Há situações mais simples. Por exemplo, quando alguém resolve nos presentear com algo que não lhes serve ou não lhes agrada – e nem a nós –, mas, incapazes de colocarmos nosso instinto de seletividade para funcionar, acabamos aceitando e ficando com um elefante branco em casa, ou um problema que acabaremos tendo dificuldade para resolver.
Nós, seres humanos, fumamos, bebemos, usamos drogas, nos corrompemos, nos submetemos à promiscuidade sexual, nos empanzinamos, nos deterioramos, nos perdemos, nos matamos, simplesmente por nos afastarmos do básico do básico, do instinto natural que nos mostra o que é bom para nós e o que não é. Diferente dos animais, não recusamos, não recuamos, não exercemos nosso direito de rejeitar o que nos faz mal. Nós flertamos com o perigo, damos passos que não deveríamos dar, entramos em lugares e em roubadas que não deveríamos entrar. Nós somos traidores de nós mesmos. Talvez isso seja pecar. O pecado da Eva não foi ter comido a maçã ou seja lá que fruta fosse, o seu pecado foi comer sabendo que aquilo não deveria ser feito. Isso é flertar com o perigo, isso é trair a nossa natureza.
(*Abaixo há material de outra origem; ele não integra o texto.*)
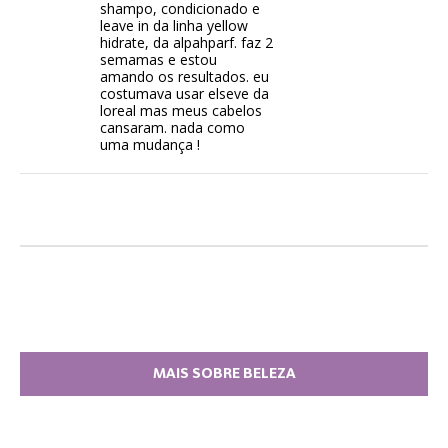
shampo, condicionado e
leave in da linha yellow
hidrate, da alpahparf. faz 2
semamas e estou
amando os resultados. eu
costumava usar elseve da
loreal mas meus cabelos
cansaram. nada como
uma mudança !
MAIS SOBRE BELEZA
Mas, assim como os cachorros, nossa situação tem mais um agravante: da mesma forma que a comida hoje oferecida a eles é aquela coisa amorfa, de cheiro e sabor indefinidos, que eles são obrigados a comer sem poder selecionar o que há de tóxico e venenoso ali – e há, tanto que eles adoecem cada vez mais – nós também temos de tragar a nossa dose diária de ração, onde o vermelho da toxidade não se destaca, o cheiro não se reconhece e o sabor se confunde com muitos outros. Como dar ração para os cachorros, além de muito prático, virou regra e muitos veterinários até recomendam que não se lhes dê comida, eles não têm alternativa e nós, será que também não temos?